Elsevier

Applied Soft Computing

Volume 95, October 2020, 106537
Applied Soft Computing

Feature selection considering Uncertainty Change Ratio of the class label

https://doi.org/10.1016/j.asoc.2020.106537Get rights and content

Highlights

  • We design a new term named UCR.

  • A new method named UCRFS based on UCR is proposed.

  • UCRFS takes the reduced uncertainty of class labels into account.

  • UCRFS takes the remained uncertainty of class labels into account.

  • UCRFS outperforms other seven methods in terms of multiple evaluation criterion.

Abstract

The topic of feature selection in high-dimensional data sets has attracted considerable attention. Feature selection can reduce the dimension of feature and improve the prediction accuracy of the classification model. Information-theoretical-based feature selection methods intend to obtain classification information regarding class labels from the already-selected feature subset as much as possible.
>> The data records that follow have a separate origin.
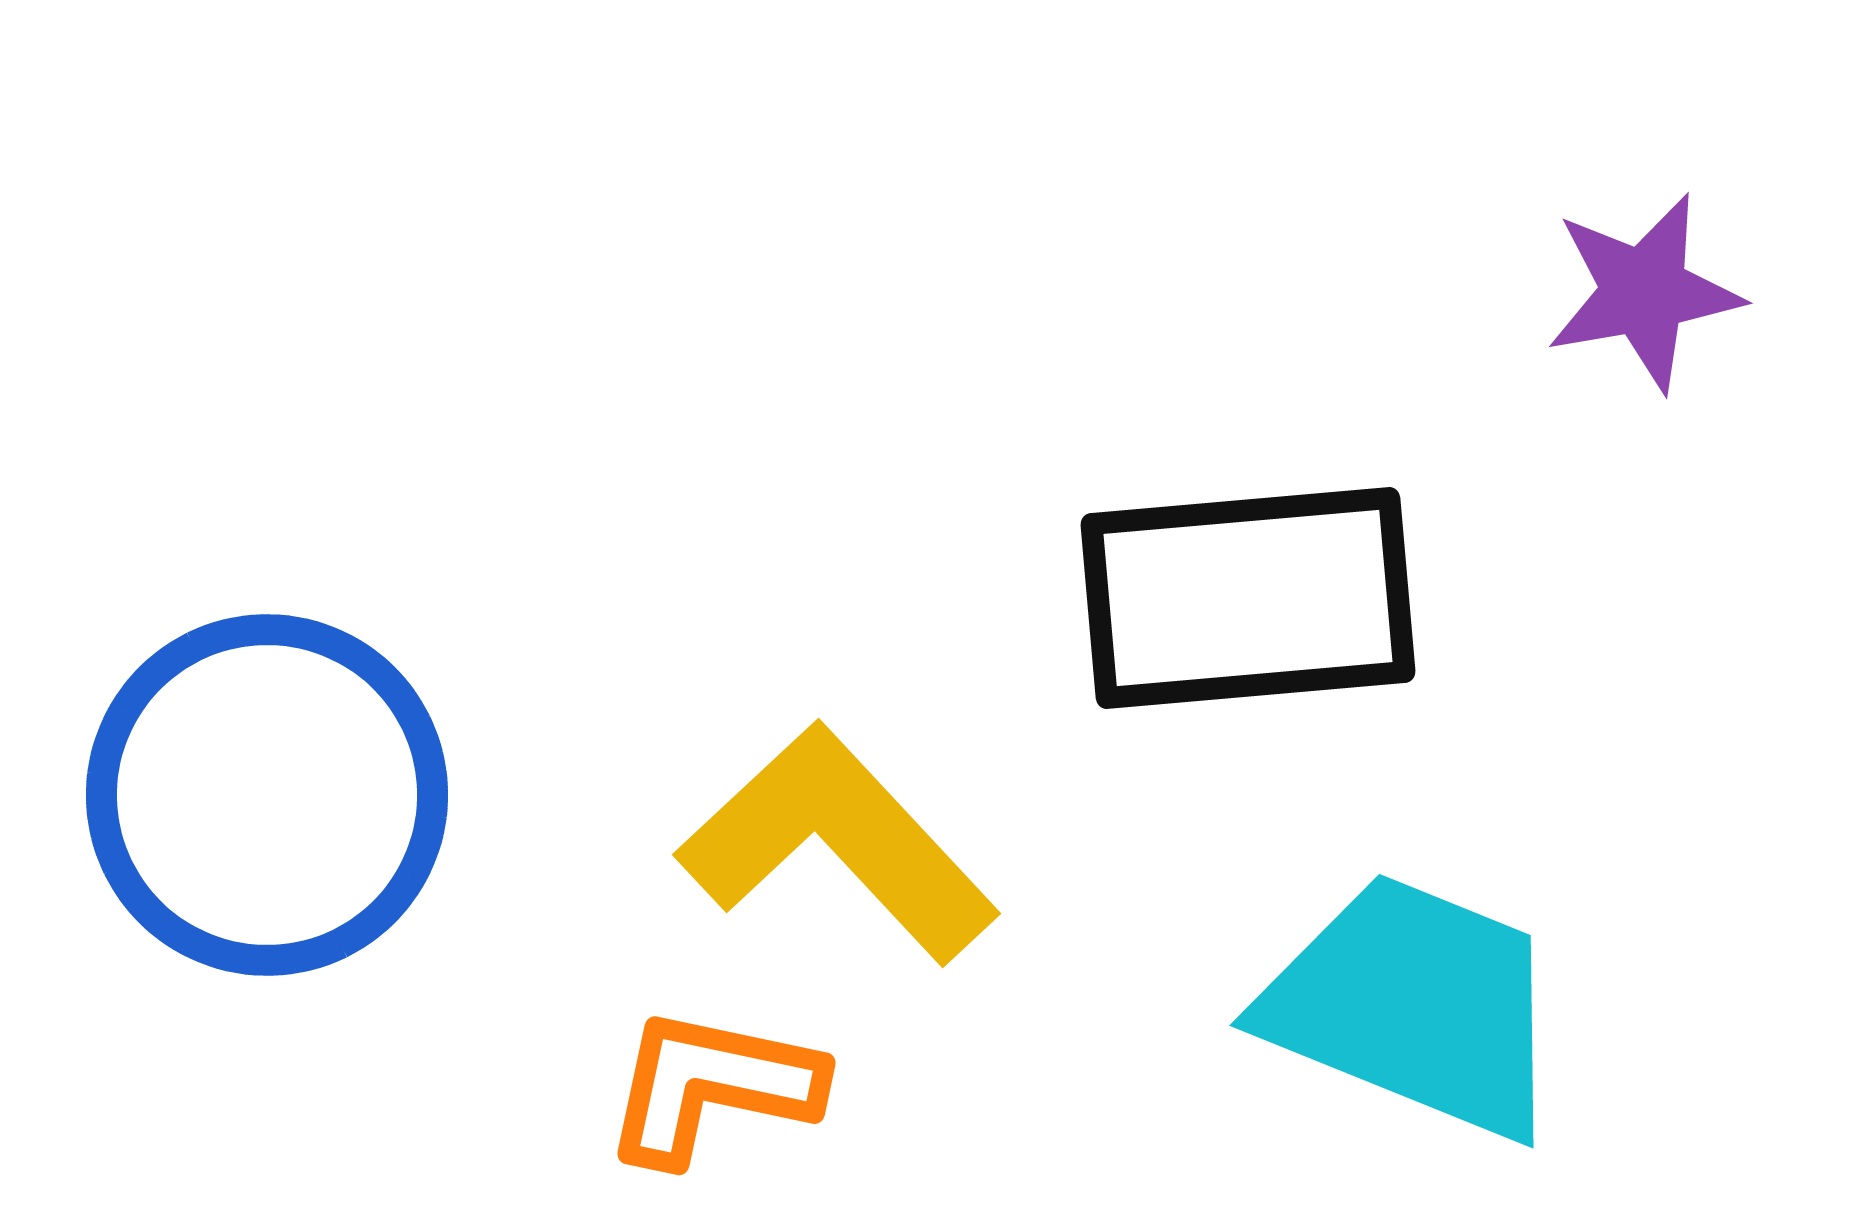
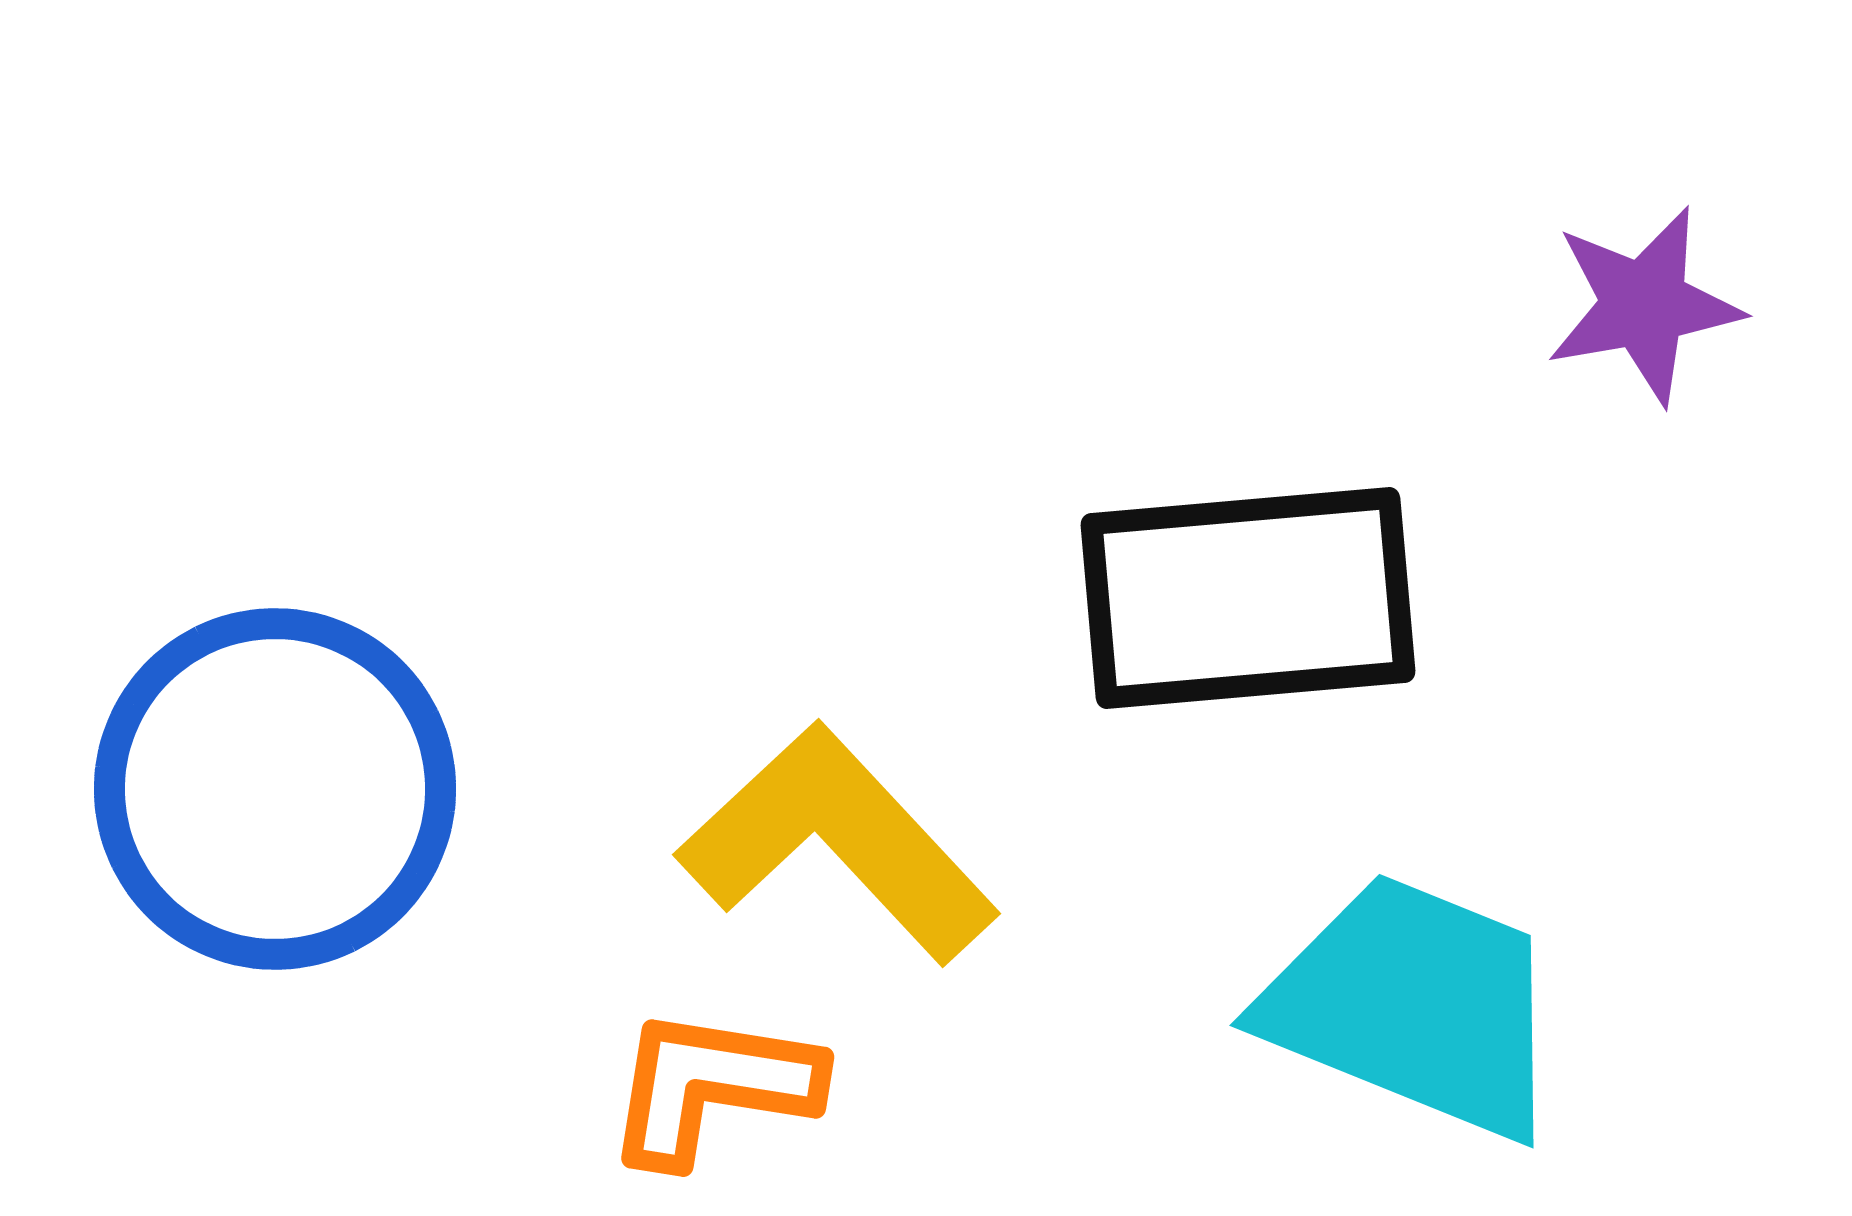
purple star: moved 13 px down
blue circle: moved 8 px right, 6 px up
orange L-shape: rotated 3 degrees counterclockwise
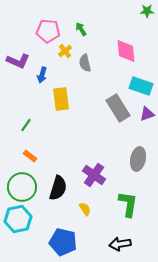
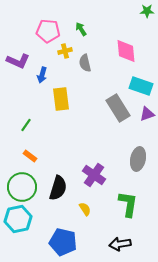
yellow cross: rotated 24 degrees clockwise
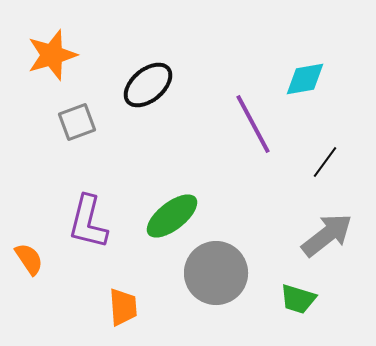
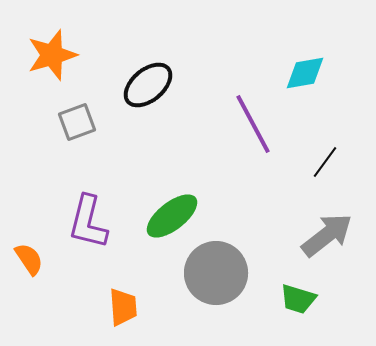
cyan diamond: moved 6 px up
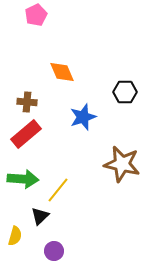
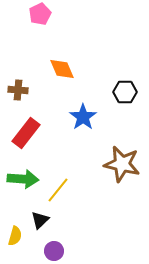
pink pentagon: moved 4 px right, 1 px up
orange diamond: moved 3 px up
brown cross: moved 9 px left, 12 px up
blue star: rotated 16 degrees counterclockwise
red rectangle: moved 1 px up; rotated 12 degrees counterclockwise
black triangle: moved 4 px down
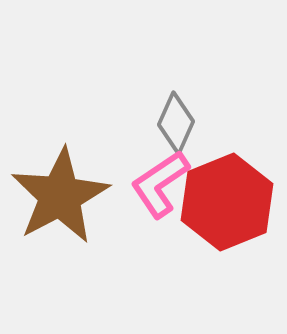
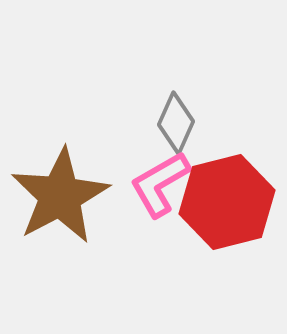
pink L-shape: rotated 4 degrees clockwise
red hexagon: rotated 8 degrees clockwise
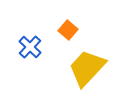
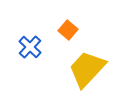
yellow trapezoid: moved 1 px down
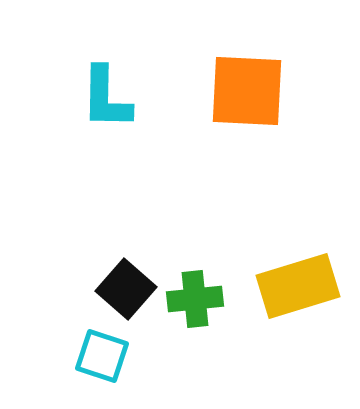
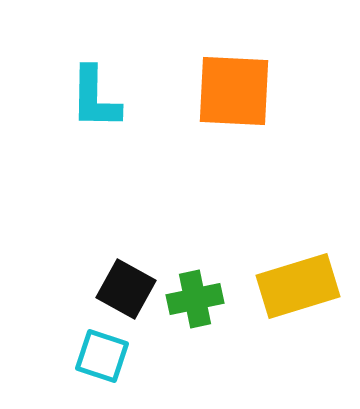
orange square: moved 13 px left
cyan L-shape: moved 11 px left
black square: rotated 12 degrees counterclockwise
green cross: rotated 6 degrees counterclockwise
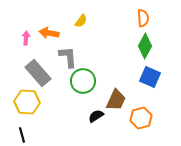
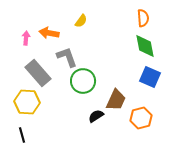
green diamond: rotated 40 degrees counterclockwise
gray L-shape: moved 1 px left; rotated 15 degrees counterclockwise
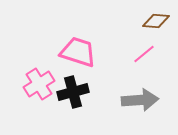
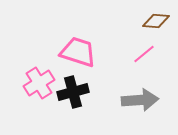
pink cross: moved 1 px up
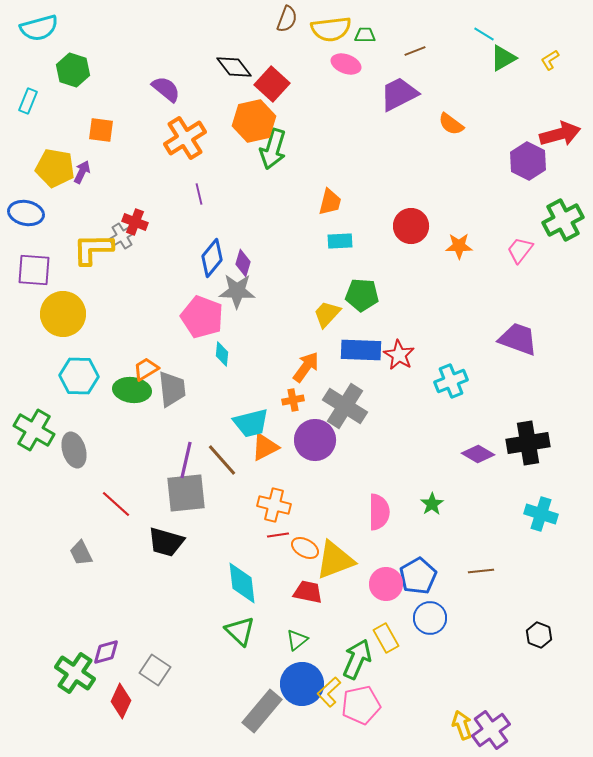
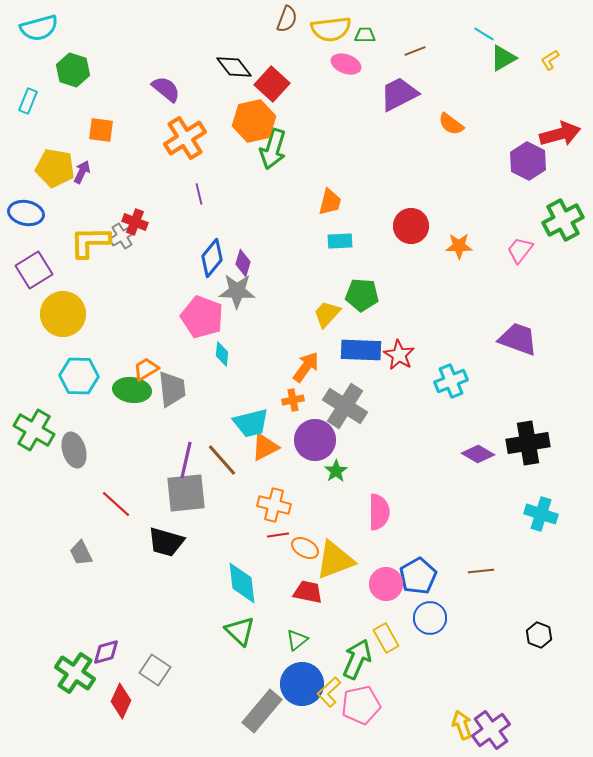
yellow L-shape at (93, 249): moved 3 px left, 7 px up
purple square at (34, 270): rotated 36 degrees counterclockwise
green star at (432, 504): moved 96 px left, 33 px up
Existing methods focus on the reduced uncertainty of class labels while ignoring the change of the remained uncertainty of class labels. In the process of feature selection, the large reduced uncertainty of class labels does not signify the few remained uncertainty of class labels when different candidate features are given. In this paper, we analyze the difference between the reduced uncertainty of class labels and the remained uncertainty of class labels and propose a new term named Uncertainty Change Ratio that considers the change of uncertainty of class labels. Finally, a novel method named Feature Selection considering Uncertainty Change Ratio (UCRFS) is proposed. To prove the classification superiority of the proposed method, UCRFS is compared to three traditional methods and four state-of-the-art methods on fourteen benchmark data sets. The experimental results demonstrate that UCRFS outperforms seven other methods in terms of average classification accuracy, AUC and F1 score.

Introduction

Feature selection is an essential step in data mining and machine learning [1], [2], [3], [4], [5]. In real-world applications, high dimensional feature space leads to some issues in the classification task such as over-fitting, high computational cost and terrible classification performance [6], [7], [8], [9]. Feature selection intends to find the most informative feature subset from the original feature set and eliminate the irrelevant and redundant features, which can effectively reduce the high dimensionality of data sets and improve classification performance [10], [11], [12], [13].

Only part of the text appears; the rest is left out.